Provided records:
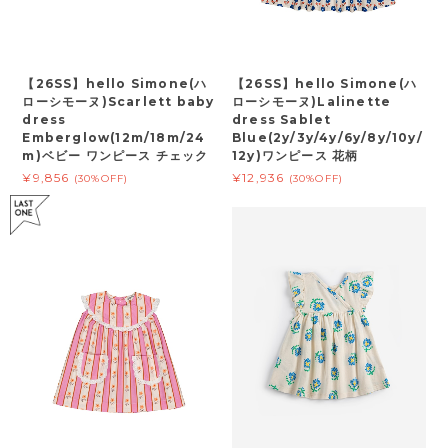
【26SS】hello Simone(ハ
【26SS】hello Simone(ハ
ローシモーヌ)Scarlett baby
ローシモーヌ)Lalinette
dress
dress Sablet
Emberglow(12m/18m/24
Blue(2y/3y/4y/6y/8y/10y/
m)ベビー ワンピース チェック
12y)ワンピース 花柄
¥9,856
¥12,936
(30%OFF)
(30%OFF)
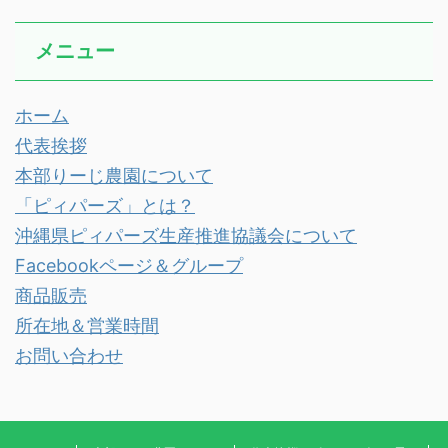
メニュー
ホーム
代表挨拶
本部りーじ農園について
「ピィパーズ」とは？
沖縄県ピィパーズ生産推進協議会について
Facebookページ＆グループ
商品販売
所在地＆営業時間
お問い合わせ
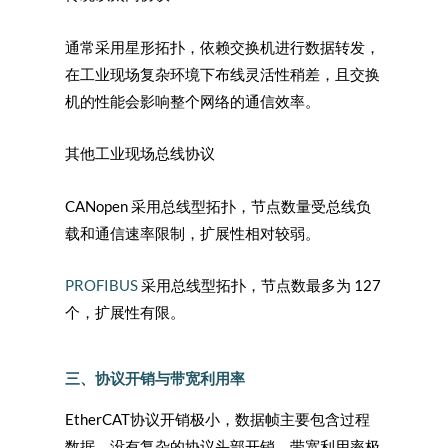
通常采用星形拓扑，依赖交换机进行数据转发，
在工业现场复杂环境下布线灵活性稍差，且交换
机的性能会影响整个网络的通信效率。
其他工业现场总线协议
CANopen 采用总线型拓扑，节点数量受总线负
载和通信速率限制，扩展性相对较弱。
PROFIBUS
采用总线型拓扑，节点数最多为 127
个，扩展性有限。
三、协议开销与带宽利用率
EtherCAT
协议开销极小，数据帧主要包含过程
数据，没有复杂的协议头部开销，带宽利用率极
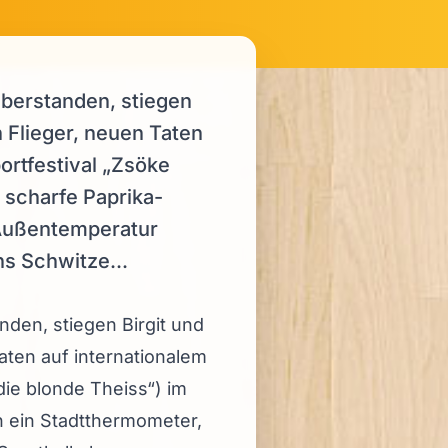
berstanden, stiegen
Flieger, neuen Taten
ortfestival „Zsöke
 scharfe Paprika-
 Außentemperatur
ns Schwitze...
den, stiegen Birgit und
ten auf internationalem
die blonde Theiss“) im
h ein Stadtthermometer,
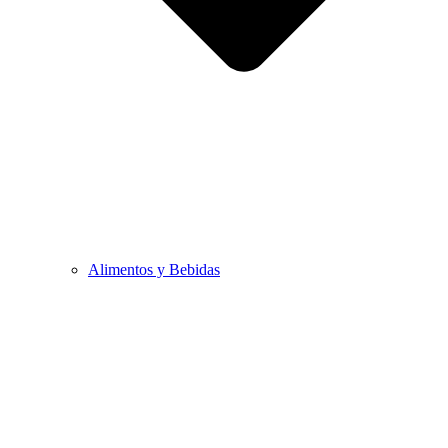
Alimentos y Bebidas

Task to complete:
How many lines of the listing above contain the string "ローシモーヌ"? Only the number is wanted.

Answer to this exercise:
2